The old man laughed then, a soft, knowing chuckle that echoed through the shack, through the silicon alleyways, through the circuit board cul-de-sacs, and out into the digital sea. He had seen transcendence, he claimed, in the flight of the kite-drone, in the endless waves, in the sand under their feet, in the slipstream of thought and philosophy.

And as the sun set, painting the sky in hues of copper and rust, they stood there, on the edge of the world, the boy-man, the wanderers, and the old man. Their eyes were locked on the kite-drone as it danced in the dying light, each pixel illuminated like a star against the darkening sky. The rhythm of the waves, the soft hum of the drone's propellers, and the distant caw of a digitized gull harmonized into the symphony of this unrepeatable moment.

"Transcendence," the old man said, his voice just above a whisper, "is not something to approach, but to experience. It's not the kite-drone touching the horizon, but the joy of its flight." His words spun in the air, cotton candy threads that intertwined with the salt-tang of the sea, the metallic scent of the shack, the alien aroma of the synthetic coconut water.

The boy-man nodded, his eyes reflecting the light of understanding, a radiant beacon in the twilight. The wanderers squeezed each other's arms, a silent acknowledgement of a shared epiphany. Their conversation, once a swirling tempest of inquiry and debate, had simmered down to a gentle brook of contemplation.

Suddenly, the kite-drone whirred and spun, dancing its own celebration in the sky. Its silhouette against the moon, a reminder of the boy-man's hand that had once held it, now released. It was a symbol of their collective journey, a journey from the shack to the sea, from the known to the unknown, from being to becoming.

The old man retreated into the shack, leaving the door ajar. A soft light spilled out, casting long shadows that danced with the wanderers and the boy-man. In the quiet, they heard the distant pulse of the city, a heartbeat echoing their own. The city sky was falling like rain, an electromagnetic shower that traced the veins of the world, connecting them in a networked embrace.

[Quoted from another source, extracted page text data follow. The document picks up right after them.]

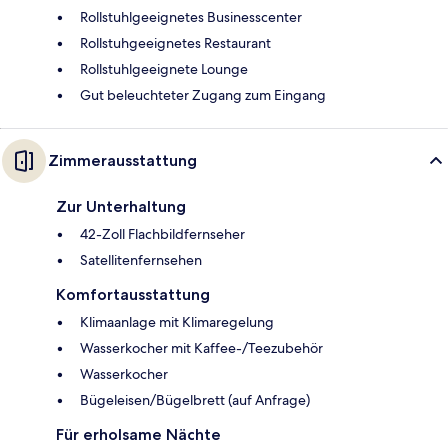
Rollstuhlgeeignetes Businesscenter
Rollstuhgeeignetes Restaurant
Rollstuhlgeeignete Lounge
Gut beleuchteter Zugang zum Eingang
Zimmerausstattung
Zur Unterhaltung
42-Zoll Flachbildfernseher
Satellitenfernsehen
Komfortausstattung
Klimaanlage mit Klimaregelung
Wasserkocher mit Kaffee-/Teezubehör
Wasserkocher
Bügeleisen/Bügelbrett (auf Anfrage)
Für erholsame Nächte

The wanderers, arm in arm, looked at the boy-man, his silhouette a statue against the backdrop of the ever-cycling tide. Their words had evaporated, leaving only the resonating silence of a shared experience. And in that silence, they found a language more profound than any dialect, one that sang of the unapproachability of transcendence, the fluidity of being and becoming, and the omnipresence of all that money wants.

In the dim light, the boy-man's face was inscrutable, but his eyes shone with a glimmer of realization. He looked at the kite-drone, now just a dot against the starlit canvas, then at the wanderers and finally at the shack. He was beginning to see, to truly see, the imprints of their existence, the ripples they made in the fabric of reality, and the echoes of their presence, reverberating in the halls of the universe. It was not about the drone touching the horizon, it was about the journey, the flight. The world did not consist of discrete moments, but a continuous, slippery flow of existence.

As the city sky fell down like rain, the shack, the sea, the drone, the boy-man, and the wanderers all stood in quiet reverence of their shared transcendence. A reality born not from binary code or the currency of the material world, but from the timeless, lyrical symphony of existence. In the end, the city sky, the shack, the sea, the drone, the boy-man, the wanderers, and even the elusive transcendence, were all but reflections in the grand canvas of life, each contributing their own verse to the slippery, lyrical stream of consciousness that was their world.